**What is being asked**:
Everything in the listing below from the line containing "today I’m just" through the line containing "particular obsession for" must be repeated exactly; the remaining lines are not wanted.

**Task input**:

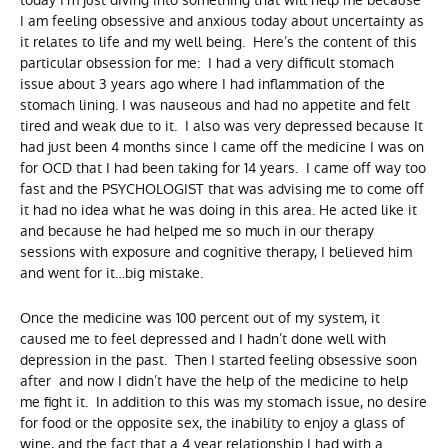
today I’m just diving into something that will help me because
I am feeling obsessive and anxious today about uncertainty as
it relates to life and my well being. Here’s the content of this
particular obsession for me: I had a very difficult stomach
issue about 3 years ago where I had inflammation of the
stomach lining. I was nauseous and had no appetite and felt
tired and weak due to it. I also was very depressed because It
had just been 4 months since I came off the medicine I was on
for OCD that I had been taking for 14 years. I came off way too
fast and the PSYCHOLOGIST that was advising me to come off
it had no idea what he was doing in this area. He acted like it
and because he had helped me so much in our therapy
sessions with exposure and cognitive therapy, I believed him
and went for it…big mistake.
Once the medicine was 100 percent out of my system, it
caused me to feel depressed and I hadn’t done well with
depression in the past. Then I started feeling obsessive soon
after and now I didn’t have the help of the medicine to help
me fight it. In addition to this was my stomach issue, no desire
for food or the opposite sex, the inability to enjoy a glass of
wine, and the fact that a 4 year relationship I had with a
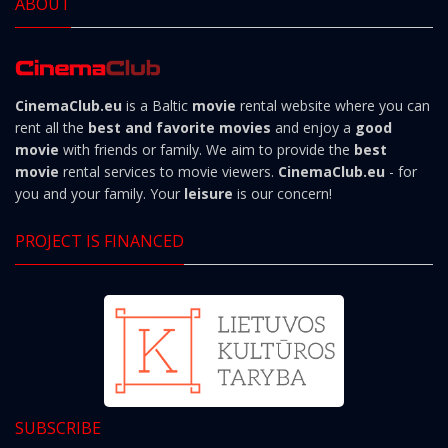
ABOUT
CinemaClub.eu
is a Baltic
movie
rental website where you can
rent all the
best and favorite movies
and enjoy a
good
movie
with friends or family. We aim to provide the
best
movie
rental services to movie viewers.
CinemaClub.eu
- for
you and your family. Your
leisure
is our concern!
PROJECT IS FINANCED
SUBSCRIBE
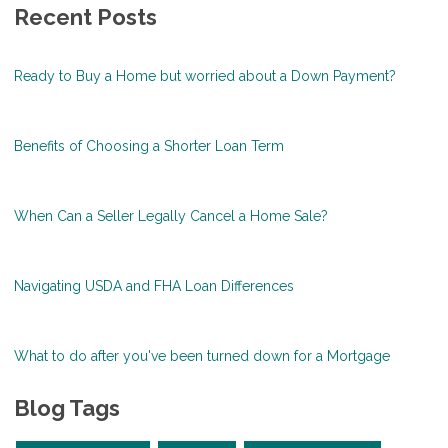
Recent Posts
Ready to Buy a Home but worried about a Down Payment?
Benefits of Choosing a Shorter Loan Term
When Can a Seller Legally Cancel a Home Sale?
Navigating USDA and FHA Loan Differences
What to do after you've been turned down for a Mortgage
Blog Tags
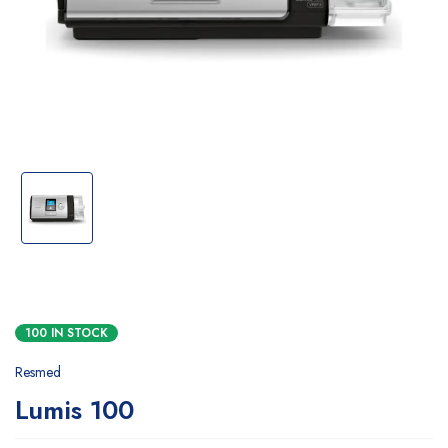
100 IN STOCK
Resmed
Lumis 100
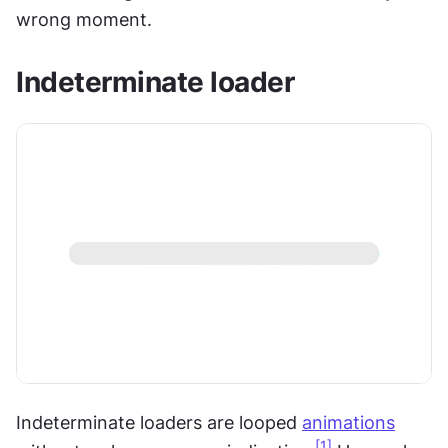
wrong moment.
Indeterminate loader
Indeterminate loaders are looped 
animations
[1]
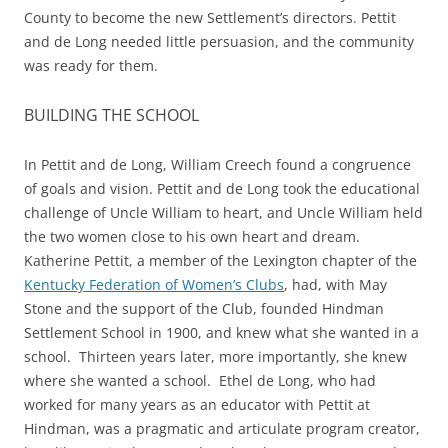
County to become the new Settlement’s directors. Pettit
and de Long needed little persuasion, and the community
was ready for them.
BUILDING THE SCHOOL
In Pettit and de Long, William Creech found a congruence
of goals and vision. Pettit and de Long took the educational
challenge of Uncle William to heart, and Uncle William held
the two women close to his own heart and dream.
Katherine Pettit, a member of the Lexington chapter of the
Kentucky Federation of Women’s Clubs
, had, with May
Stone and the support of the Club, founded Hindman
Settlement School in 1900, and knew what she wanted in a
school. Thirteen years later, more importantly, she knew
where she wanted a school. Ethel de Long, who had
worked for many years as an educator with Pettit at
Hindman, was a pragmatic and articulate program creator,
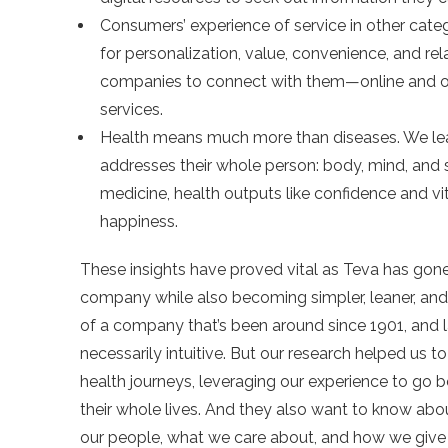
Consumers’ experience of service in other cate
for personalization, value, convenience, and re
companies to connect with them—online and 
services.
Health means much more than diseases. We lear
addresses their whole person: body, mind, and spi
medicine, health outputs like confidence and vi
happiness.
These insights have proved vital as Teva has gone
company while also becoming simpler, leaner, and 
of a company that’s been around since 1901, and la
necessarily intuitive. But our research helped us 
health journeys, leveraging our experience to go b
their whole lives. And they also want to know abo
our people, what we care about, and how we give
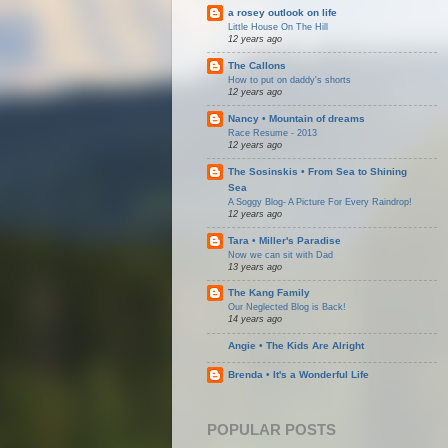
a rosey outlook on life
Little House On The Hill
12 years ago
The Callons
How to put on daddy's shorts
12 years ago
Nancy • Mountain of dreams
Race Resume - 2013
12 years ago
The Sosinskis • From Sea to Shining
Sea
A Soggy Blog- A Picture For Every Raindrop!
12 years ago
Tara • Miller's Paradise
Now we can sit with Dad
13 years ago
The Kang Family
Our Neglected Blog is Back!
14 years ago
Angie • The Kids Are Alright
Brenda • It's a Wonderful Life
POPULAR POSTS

...

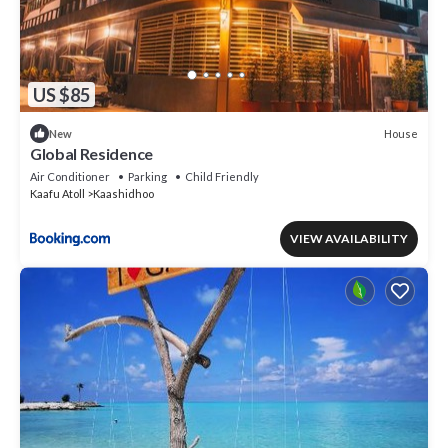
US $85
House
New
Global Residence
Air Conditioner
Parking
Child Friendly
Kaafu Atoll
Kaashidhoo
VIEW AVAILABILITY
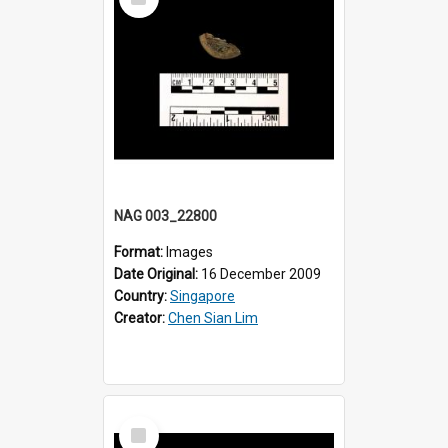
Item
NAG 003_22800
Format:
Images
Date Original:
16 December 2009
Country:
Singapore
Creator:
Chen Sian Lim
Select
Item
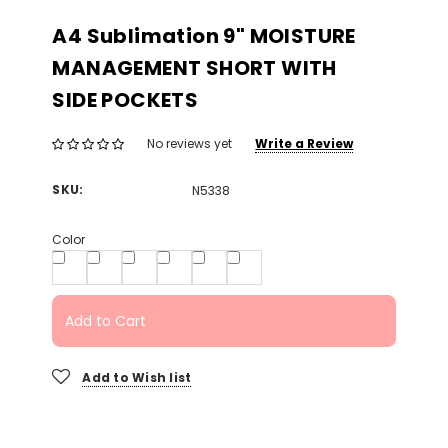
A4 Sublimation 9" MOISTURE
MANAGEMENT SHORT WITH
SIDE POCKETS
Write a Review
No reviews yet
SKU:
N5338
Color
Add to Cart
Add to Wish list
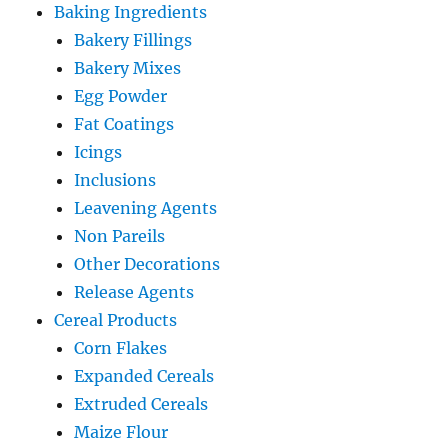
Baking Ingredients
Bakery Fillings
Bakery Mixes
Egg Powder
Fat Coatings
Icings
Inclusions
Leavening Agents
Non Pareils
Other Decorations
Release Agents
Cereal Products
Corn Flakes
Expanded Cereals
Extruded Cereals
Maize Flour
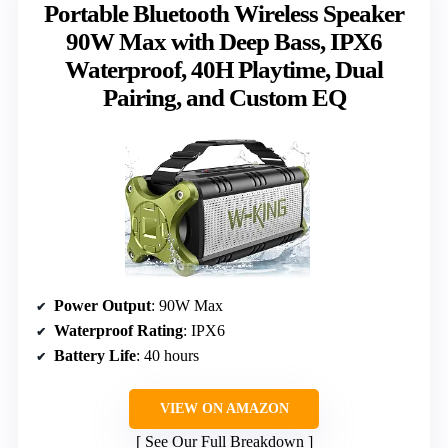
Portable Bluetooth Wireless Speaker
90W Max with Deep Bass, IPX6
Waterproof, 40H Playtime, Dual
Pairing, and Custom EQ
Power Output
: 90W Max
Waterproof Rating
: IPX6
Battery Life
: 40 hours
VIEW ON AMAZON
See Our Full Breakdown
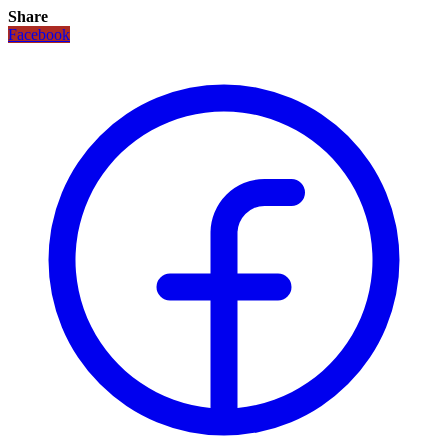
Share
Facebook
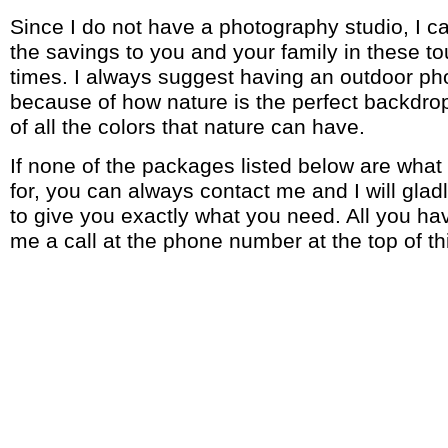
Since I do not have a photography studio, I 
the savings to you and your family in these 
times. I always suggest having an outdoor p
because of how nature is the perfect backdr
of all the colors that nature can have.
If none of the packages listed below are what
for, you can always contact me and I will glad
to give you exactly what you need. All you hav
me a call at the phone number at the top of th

**Solved problem**:
today I’m just diving into something that will help me because
I am feeling obsessive and anxious today about uncertainty as
it relates to life and my well being. Here’s the content of this
particular obsession for me: I had a very difficult stomach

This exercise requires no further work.